What to produce — Only the lines from the one bearing "For every named target in this 1046×720" through the end of the entries should be output, exactly as they stand, and pictures should be skipped.

Dataset records —
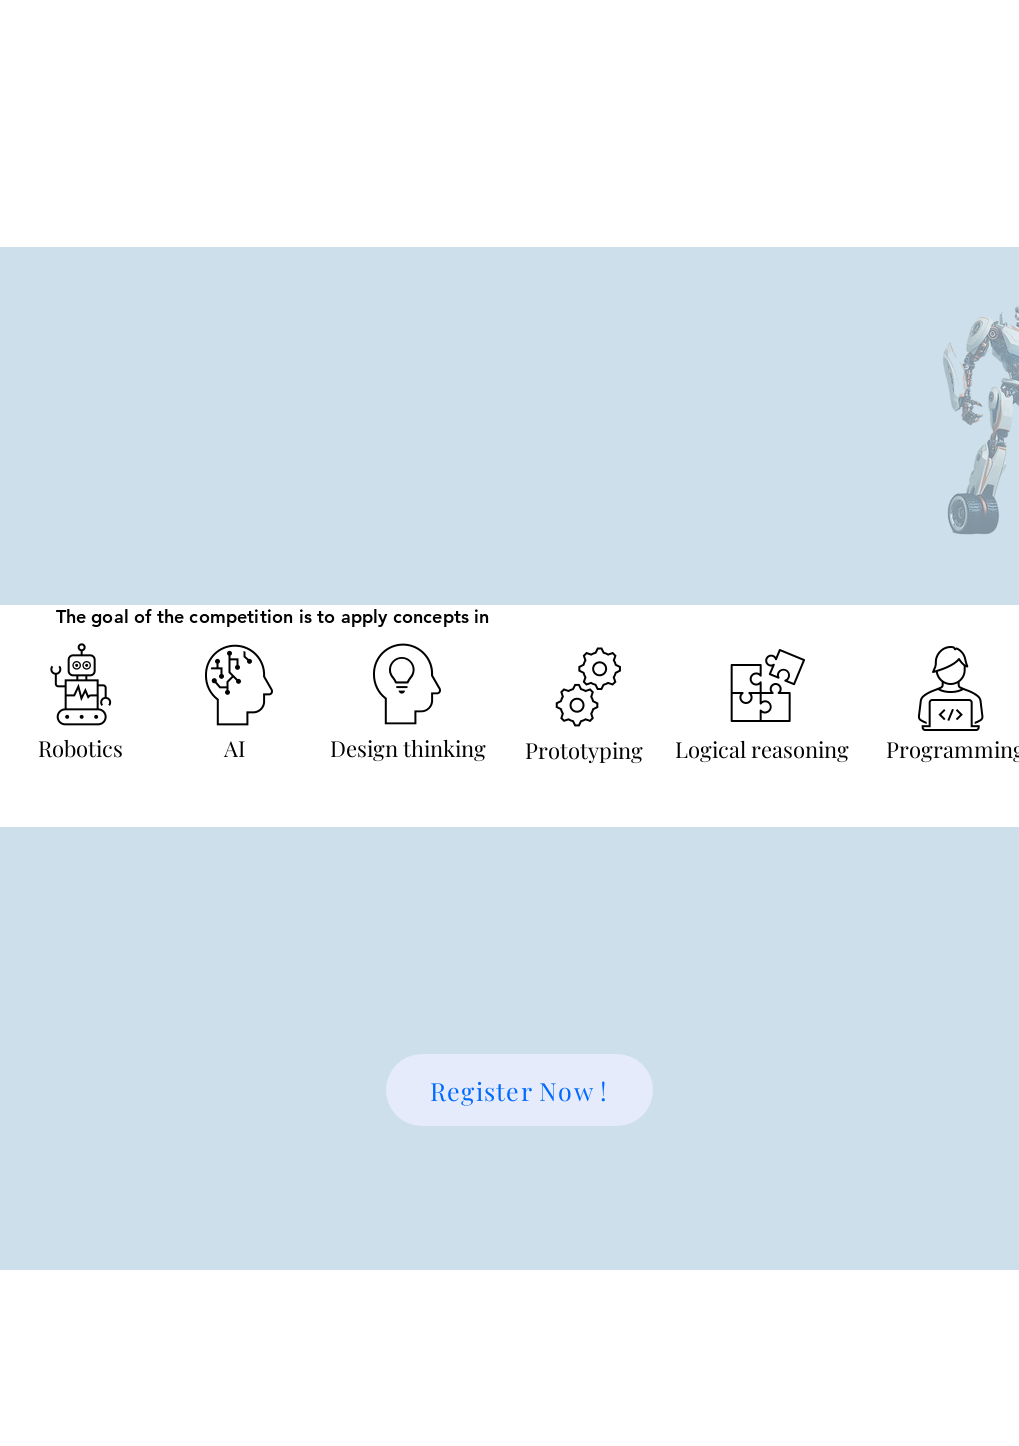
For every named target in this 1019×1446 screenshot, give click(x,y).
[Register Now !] (519, 1090)
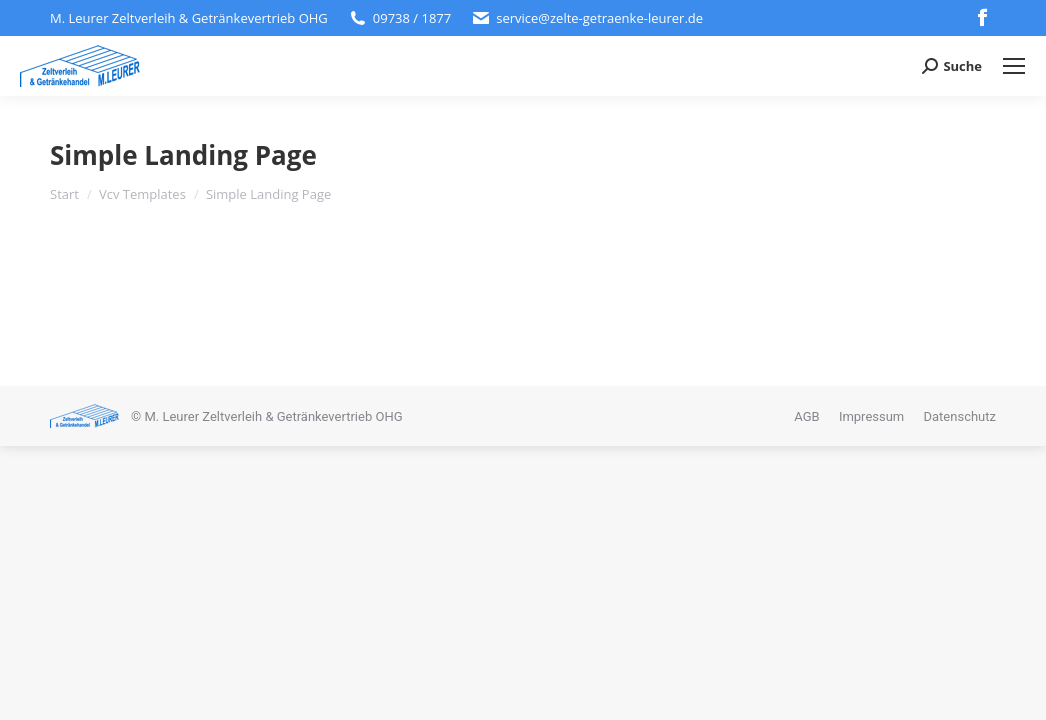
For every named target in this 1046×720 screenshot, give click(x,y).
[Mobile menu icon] (1014, 66)
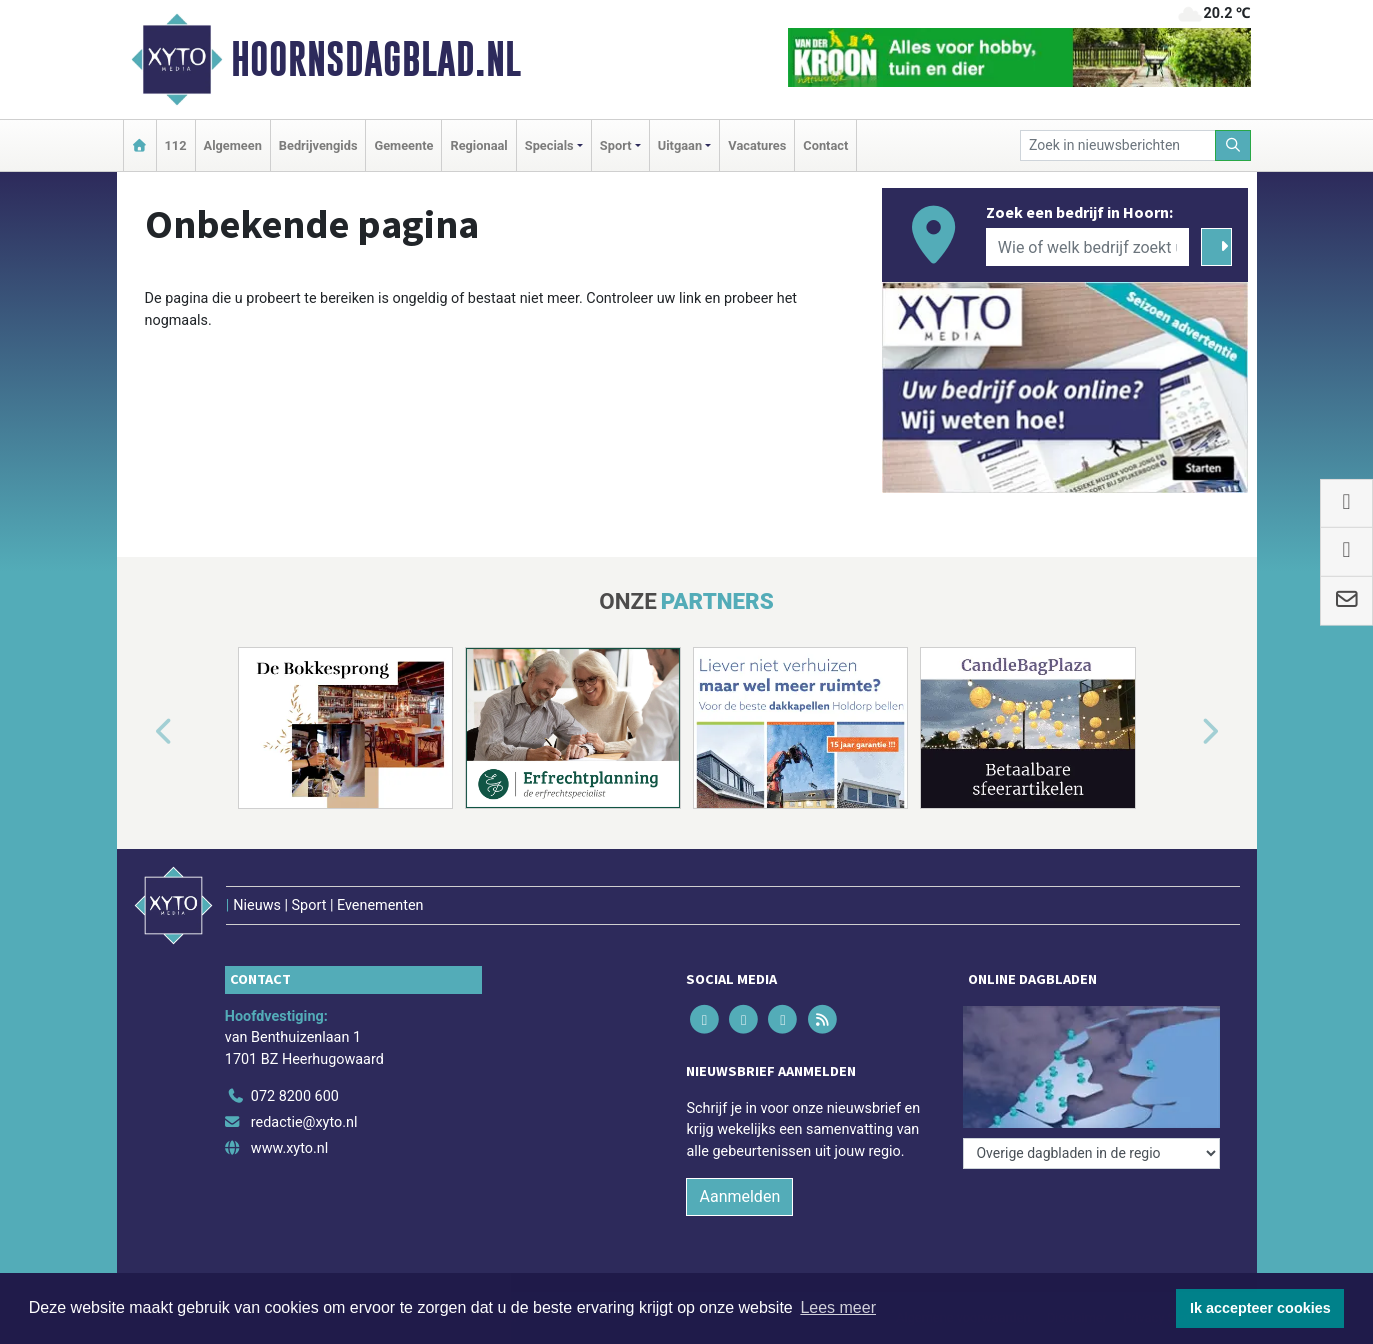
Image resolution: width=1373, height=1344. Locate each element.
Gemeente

Task result —
For every named target in this 1046×720 screenshot, give click(x,y).
[Mobile menu icon] (1014, 66)
Image resolution: width=1373, height=1344. Locate each element.
Gemeente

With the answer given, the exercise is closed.